Google also introduced a similar political ad blackout. However, the search giant has not yet given advertisers any guidance on when to resume resumption of these ads.

It is “not an exaggeration to say that [Senate candidates Rafael] Warnock and [Jon] Ossoff missed eight fundraising numbers because he hasn’t advertised since election day, ”said a liberal political ad buyer. That buyer told Adweek that they were working on a separate election for later in 2021 and that Facebook is also asking for an exception to promote that separate election.

Facebook’s language regarding this decision, as well as the limitations of this policy, have also been criticized. “Of course they themselves sow distrust by questioning the outcome of the election,” said Madeline Kriger, integrated media director at Priorities USA, a liberal PAC. “Not to mention that they could of course ban selected advertisements – for example about the presidential election or advertisements claiming victory for a candidate – but not.”

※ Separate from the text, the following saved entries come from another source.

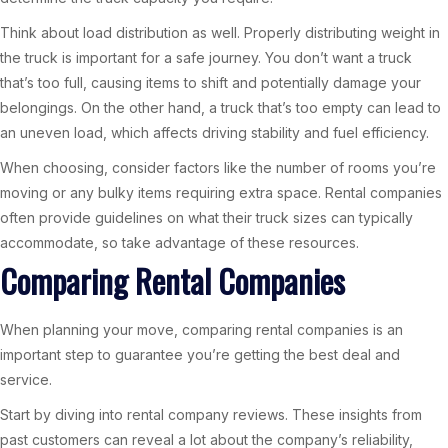
Think about load distribution as well. Properly distributing weight in
the truck is important for a safe journey. You don’t want a truck
that’s too full, causing items to shift and potentially damage your
belongings. On the other hand, a truck that’s too empty can lead to
an uneven load, which affects driving stability and fuel efficiency.
When choosing, consider factors like the number of rooms you’re
moving or any bulky items requiring extra space. Rental companies
often provide guidelines on what their truck sizes can typically
accommodate, so take advantage of these resources.
Comparing Rental Companies
When planning your move, comparing rental companies is an
important step to guarantee you’re getting the best deal and
service.
Start by diving into rental company reviews. These insights from
past customers can reveal a lot about the company’s reliability,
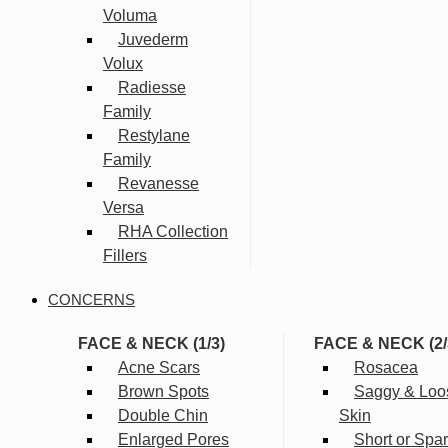
Voluma
Juvederm
Volux
Radiesse
Family
Restylane
Family
Revanesse
Versa
RHA Collection
Fillers
CONCERNS
FACE & NECK (1/3)
FACE & NECK (2/
Acne Scars
Rosacea
Brown Spots
Saggy & Loo
Double Chin
Skin
Enlarged Pores
Short or Spa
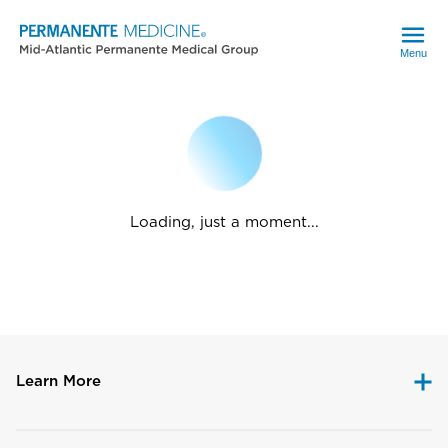
Menu
Loading, just a moment...
Learn More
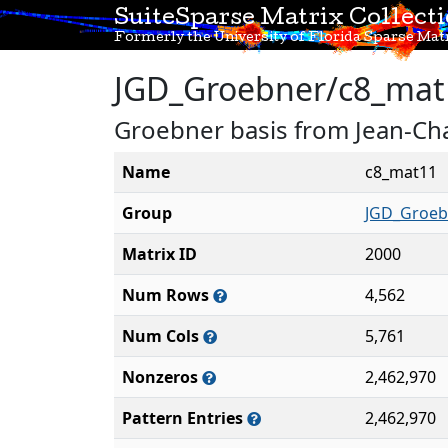
SuiteSparse Matrix Collect
Formerly the University of Florida Sparse Matr
JGD_Groebner/c8_mat
Groebner basis from Jean-Cha
Name
c8_mat11
Group
JGD_Groeb
Matrix ID
2000
Num Rows
4,562
Num Cols
5,761
Nonzeros
2,462,970
Pattern Entries
2,462,970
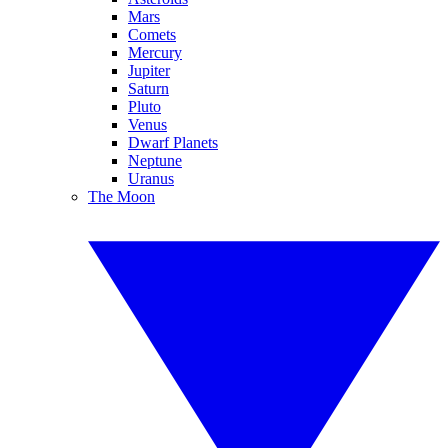
Mars
Comets
Mercury
Jupiter
Saturn
Pluto
Venus
Dwarf Planets
Neptune
Uranus
The Moon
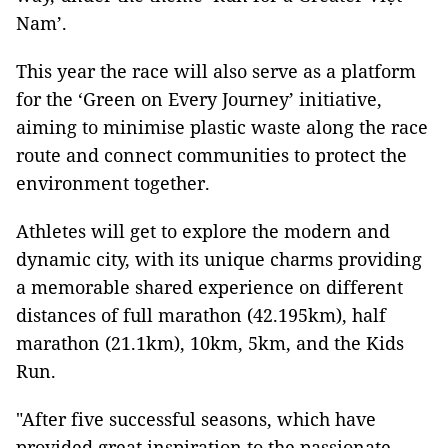
Nam’.
This year the race will also serve as a platform
for the ‘Green on Every Journey’ initiative,
aiming to minimise plastic waste along the race
route and connect communities to protect the
environment together.
Athletes will get to explore the modern and
dynamic city, with its unique charms providing
a memorable shared experience on different
distances of full marathon (42.195km), half
marathon (21.1km), 10km, 5km, and the Kids
Run.
"After five successful seasons, which have
provided great inspiration to the passionate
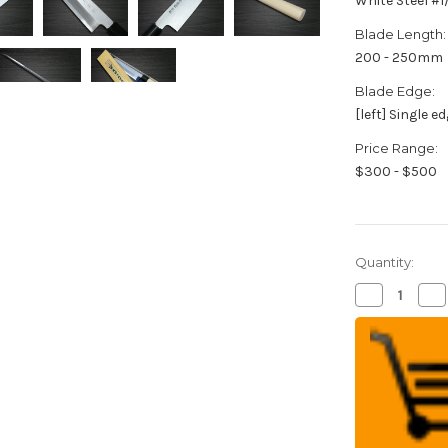
White Steel #
Blade Length:
200 - 250mm
Blade Edge:
[left] Single e
Price Range:
$300 - $500
Quantity:
Decrease
Inc
Quantity
Qua
of
of
[Left
[Le
Handed]
Ha
Sakai
Sak
Takayuki
Tak
Tokujyo
Tok
Supreme
Su
(White
(W
2
2
steel)
ste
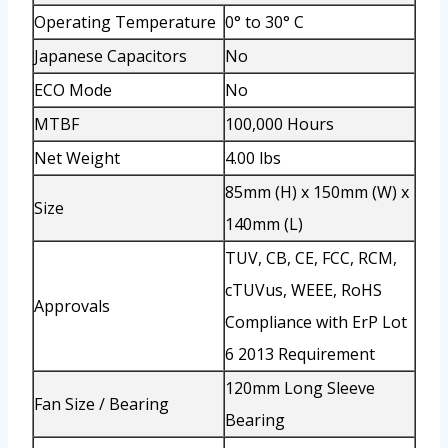
Operating Temperature
0° to 30° C
Japanese Capacitors
No
ECO Mode
No
MTBF
100,000 Hours
Net Weight
4.00 lbs
85mm (H) x 150mm (W) x
Size
140mm (L)
TUV, CB, CE, FCC, RCM,
cTUVus, WEEE, RoHS
Approvals
Compliance with ErP Lot
6 2013 Requirement
120mm Long Sleeve
Fan Size / Bearing
Bearing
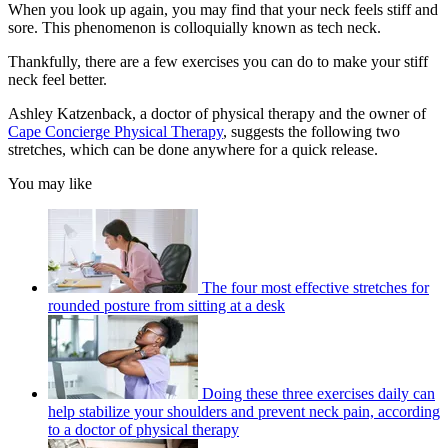
When you look up again, you may find that your neck feels stiff and
sore. This phenomenon is colloquially known as tech neck.
Thankfully, there are a few exercises you can do to make your stiff
neck feel better.
Ashley Katzenback, a doctor of physical therapy and the owner of
Cape Concierge Physical Therapy
, suggests the following two
stretches, which can be done anywhere for a quick release.
You may like
The four most effective stretches for
rounded posture from sitting at a desk
Doing these three exercises daily can
help stabilize your shoulders and prevent neck pain, according
to a doctor of physical therapy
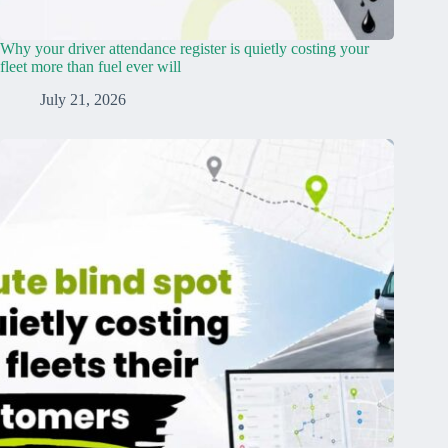
Why your driver attendance register is quietly costing your
fleet more than fuel ever will
July 21, 2026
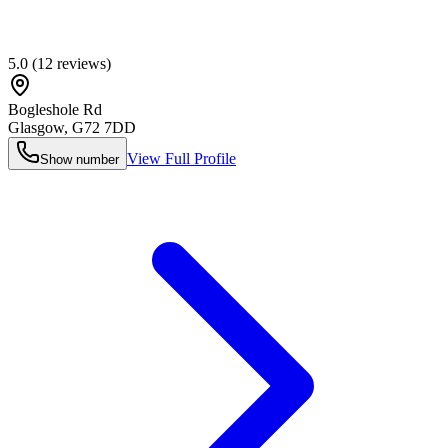
5.0
(
12
reviews)
Bogleshole Rd
Glasgow
,
G72 7DD
View Full Profile
Show number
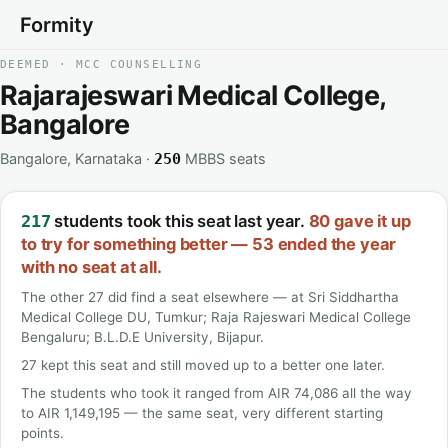
Formity
DEEMED · MCC COUNSELLING
Rajarajeswari Medical College,
Bangalore
Bangalore, Karnataka ·
MBBS seats
250
students took this seat last year.
80 gave it up
217
to try for something better — 53 ended the year
with no seat at all.
The other 27 did find a seat elsewhere — at Sri Siddhartha
Medical College DU, Tumkur; Raja Rajeswari Medical College
Bengaluru; B.L.D.E University, Bijapur.
27 kept this seat and still moved up to a better one later.
The students who took it ranged from AIR 74,086 all the way
to AIR 1,149,195 — the same seat, very different starting
points.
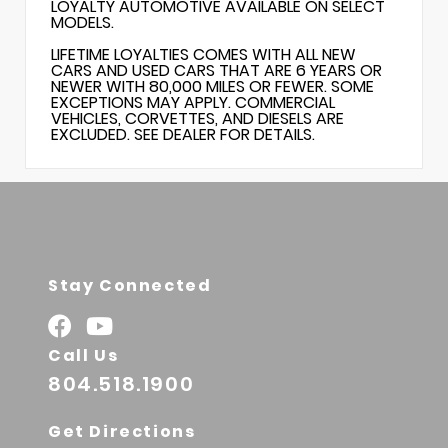
LOYALTY AUTOMOTIVE AVAILABLE ON SELECT
MODELS.
LIFETIME LOYALTIES COMES WITH ALL NEW
CARS AND USED CARS THAT ARE 6 YEARS OR
NEWER WITH 80,000 MILES OR FEWER. SOME
EXCEPTIONS MAY APPLY. COMMERCIAL
VEHICLES, CORVETTES, AND DIESELS ARE
EXCLUDED. SEE DEALER FOR DETAILS.
Stay Connected
Call Us
804.518.1900
Get Directions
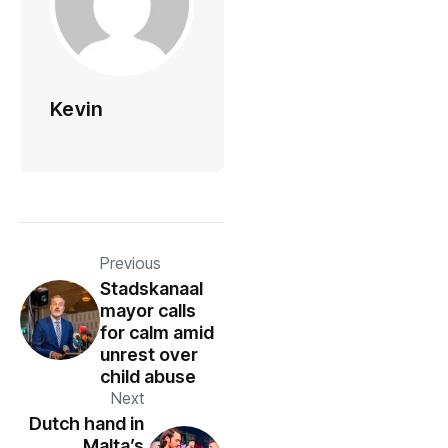
Kevin
Previous
Stadskanaal
mayor calls
for calm amid
unrest over
child abuse
Next
Dutch hand in
Malta’s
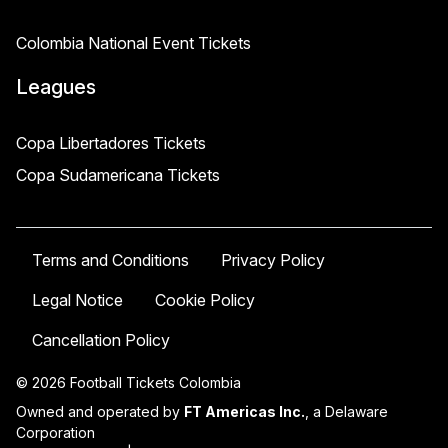
Colombia National Event Tickets
Leagues
Copa Libertadores Tickets
Copa Sudamericana Tickets
Terms and Conditions
Privacy Policy
Legal Notice
Cookie Policy
Cancellation Policy
© 2026 Football Tickets Colombia
Owned and operated by
FT Americas Inc.
, a Delaware
Corporation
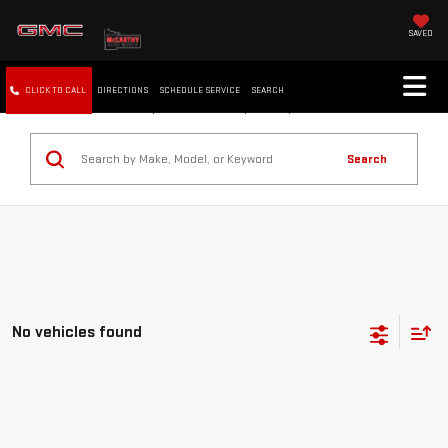
SAVED
CLICK TO CALL
DIRECTIONS
SCHEDULE SERVICE
SEARCH
Search
No vehicles found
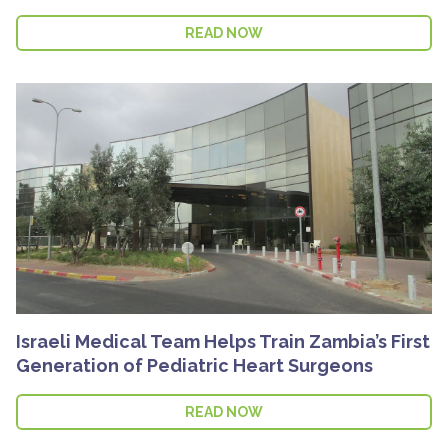
READ NOW
Israeli Medical Team Helps Train Zambia’s First
Generation of Pediatric Heart Surgeons
READ NOW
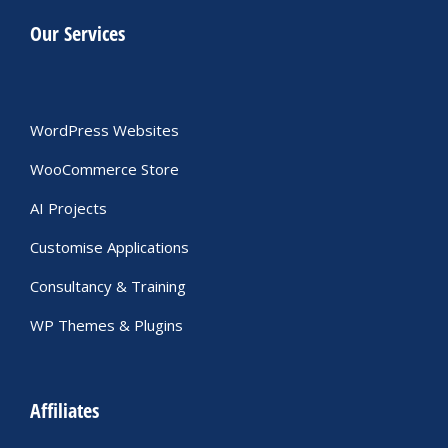
Our Services
WordPress Websites
WooCommerce Store
AI Projects
Customise Applications
Consultancy & Training
WP Themes & Plugins
Affiliates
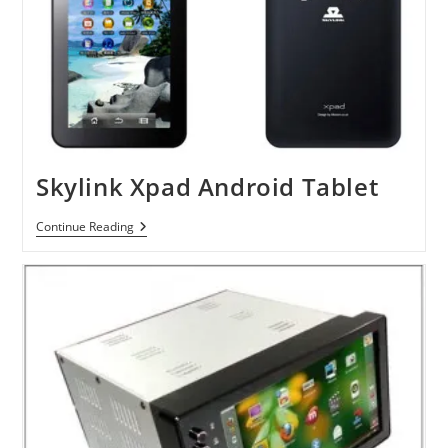
Skylink Xpad Android Tablet
Skylink
Continue Reading
Xpad
Android
Tablet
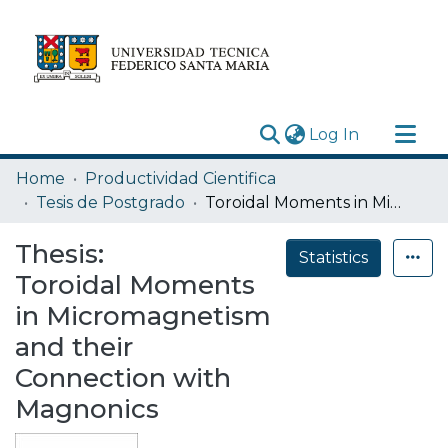
(current)
Log In
Research Outputs
Home
Productividad Cientifica
Statistics
Tesis de Postgrado
Toroidal Moments in Micromagnetism and their Connection with Magnonics
Acerca de
Thesis:
Statistics
Depósito
Toroidal Moments
in Micromagnetism
and their
Connection with
Magnonics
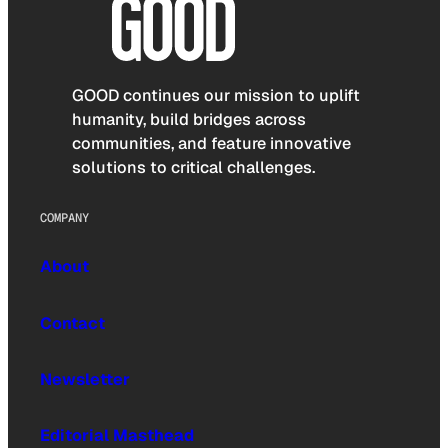
GOOD continues our mission to uplift
humanity, build bridges across
communities, and feature innovative
solutions to critical challenges.
COMPANY
About
Contact
Newsletter
Editorial Masthead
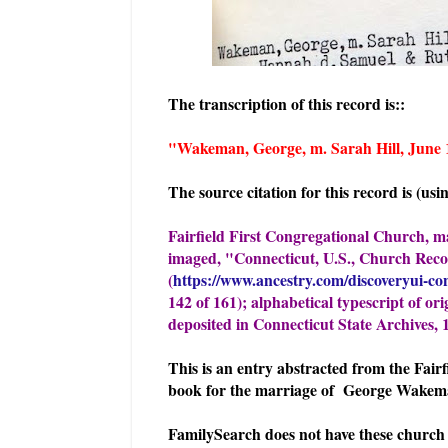
The transcription of this record is::
"Wakeman, George, m. Sarah Hill
The source citation for this record is (us
Fairfield First Congregational Church, 
imaged, "Connecticut, U.S., Church Rec
(
https://www.ancestry.com/discoveryui-co
142 of 161); alphabetical typescript of or
deposited in Connecticut State Archives, 
This is an entry abstracted from the Fai
book for the marriage of George Wakema
FamilySearch does not have these church 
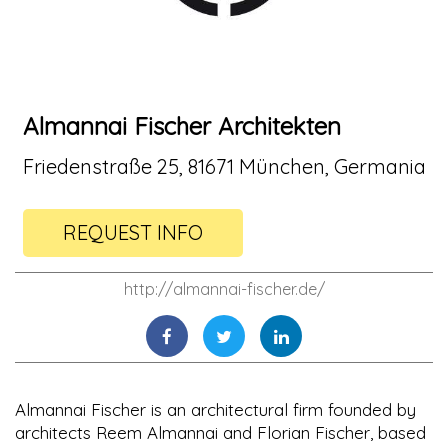
Almannai Fischer Architekten
Friedenstraße 25, 81671 München, Germania
REQUEST INFO
http://almannai-fischer.de/
Almannai Fischer is an architectural firm founded by
architects Reem Almannai and Florian Fischer, based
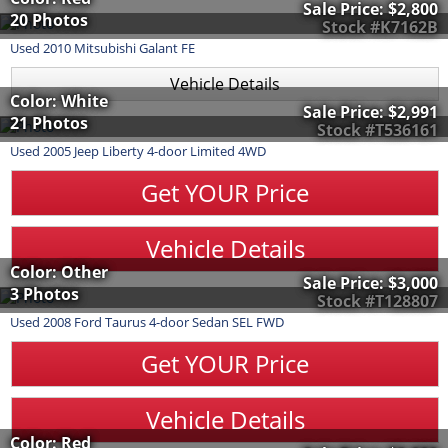
Sale Price:
$2,800
20 Photos
Stock #K7162B
Used
2010
Mitsubishi
Galant
FE
Vehicle Details
Color: White
Sale Price:
$2,991
21 Photos
Stock #T536161
Used
2005
Jeep
Liberty
4-door Limited 4WD
Get YOUR Price
Vehicle Details
Color: Other
Sale Price:
$3,000
3 Photos
Stock #T128807
Used
2008
Ford
Taurus
4-door Sedan SEL FWD
Get YOUR Price
Vehicle Details
Color: Red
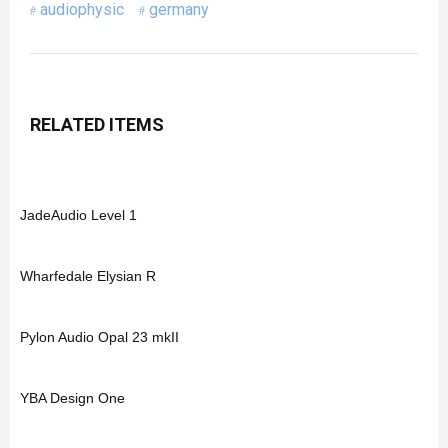
audiophysic
germany
RELATED ITEMS
JadeAudio Level 1
Wharfedale Elysian R
Pylon Audio Opal 23 mkII
YBA Design One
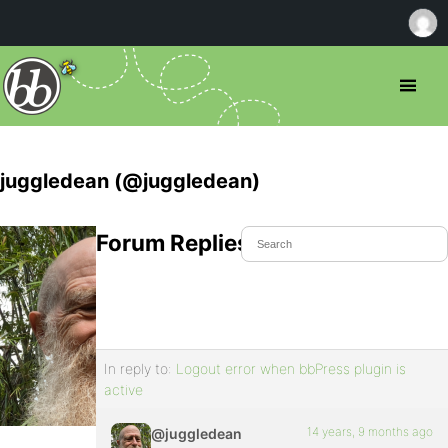
juggledean (@juggledean)
Forum Replies Created
In reply to:
Logout error when bbPress plugin is
active
14 years, 9 months ago
@juggledean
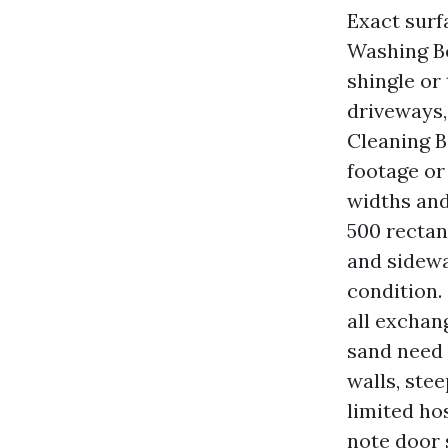
Exact surf
Washing Bo
shingle or
driveways,
Cleaning B
footage or
widths and
500 rectan
and sidewa
condition. 
all exchan
sand need 
walls, stee
limited ho
note door 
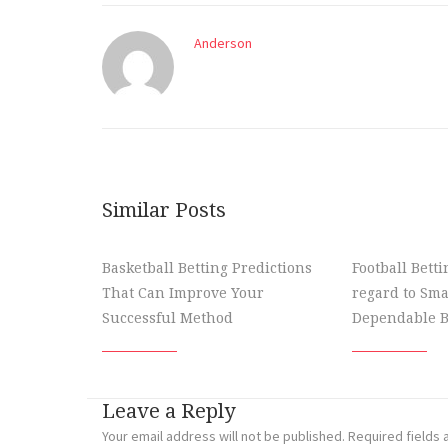
Anderson
Similar Posts
Basketball Betting Predictions
Football Bett
That Can Improve Your
regard to Sma
Successful Method
Dependable B
Leave a Reply
Your email address will not be published.
Required fields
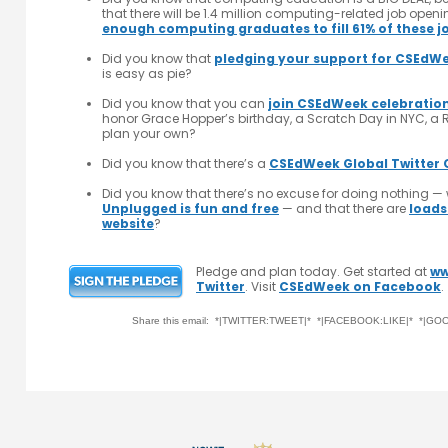
that there will be 1.4 million computing-related job open
enough computing graduates to fill 61% of these j
Did you know that
pledging your support for CSEdW
is easy as pie?
Did you know that you can
join CSEdWeek celebratio
honor Grace Hopper’s birthday, a Scratch Day in NYC, a R
plan your own?
Did you know that there’s a
CSEdWeek Global Twitter 
Did you know that there’s no excuse for doing nothing — 
Unplugged is fun and free
— and that there are
loads
website
?
Pledge and plan today. Get started at
ww
Twitter
. Visit
CSEdWeek on Facebook
.
Share this email: *|TWITTER:TWEET|* *|FACEBOOK:LIKE|* *|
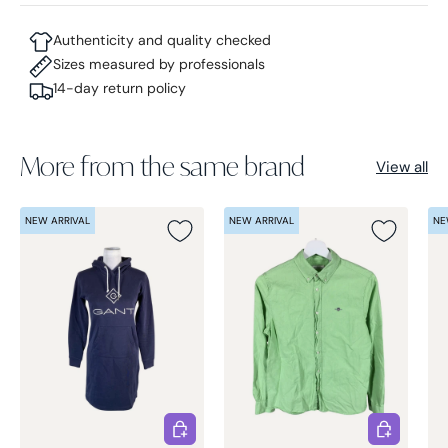
Authenticity and quality checked
Sizes measured by professionals
14-day return policy
More from the same brand
View all
NEW ARRIVAL
NEW ARRIVAL
NE
Choose options
Choose opt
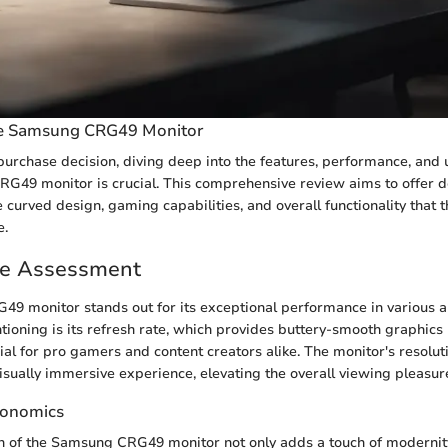
he Samsung CRG49 Monitor
urchase decision, diving deep into the features, performance, and
G49 monitor is crucial. This comprehensive review aims to offer de
e curved design, gaming capabilities, and overall functionality that 
e.
e Assessment
9 monitor stands out for its exceptional performance in various a
ioning is its refresh rate, which provides buttery-smooth graphics
ial for pro gamers and content creators alike. The monitor's resolut
visually immersive experience, elevating the overall viewing pleasure
gonomics
n of the Samsung CRG49 monitor not only adds a touch of modernit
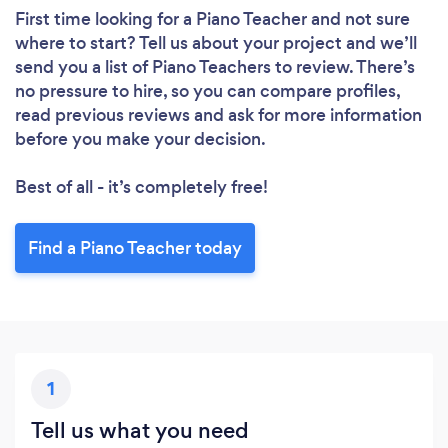
First time looking for a Piano Teacher
and not sure
where to start? Tell us about your project and we’ll
send you a list of Piano Teachers to review. There’s
no pressure to hire, so you can compare profiles,
read previous reviews and ask for more information
before you make your decision.
Best of all - it’s completely free!
Find a Piano Teacher today
1
Tell us what you need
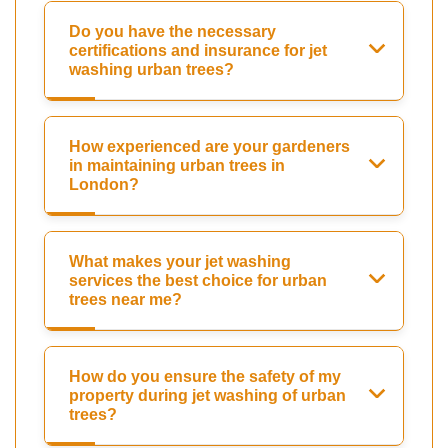
Do you have the necessary
certifications and insurance for jet
washing urban trees?
How experienced are your gardeners
in maintaining urban trees in
London?
What makes your jet washing
services the best choice for urban
trees near me?
How do you ensure the safety of my
property during jet washing of urban
trees?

In the past few days, President Donald Trump has repeatedly made unsubstantiated allegations of electoral fraud and has falsely claimed victory in the presidential election. In its email to buyers, Facebook noted that it had sent notifications and attached labels to certain posts stating that Joe Biden is the proposed election winner.

“If Facebook and Google really can’t review Georgia Senate ads and run them safely without opening the floodgates to paid disinformation on their platforms, it’s a bloody charge against their own business model,” said Nicole Gill , Executive director of the liberal group Accountable Tech. “It is actively detrimental to democracy to prevent campaigns from running ads to inform Georgians about how and why to vote in these critical runoffs.”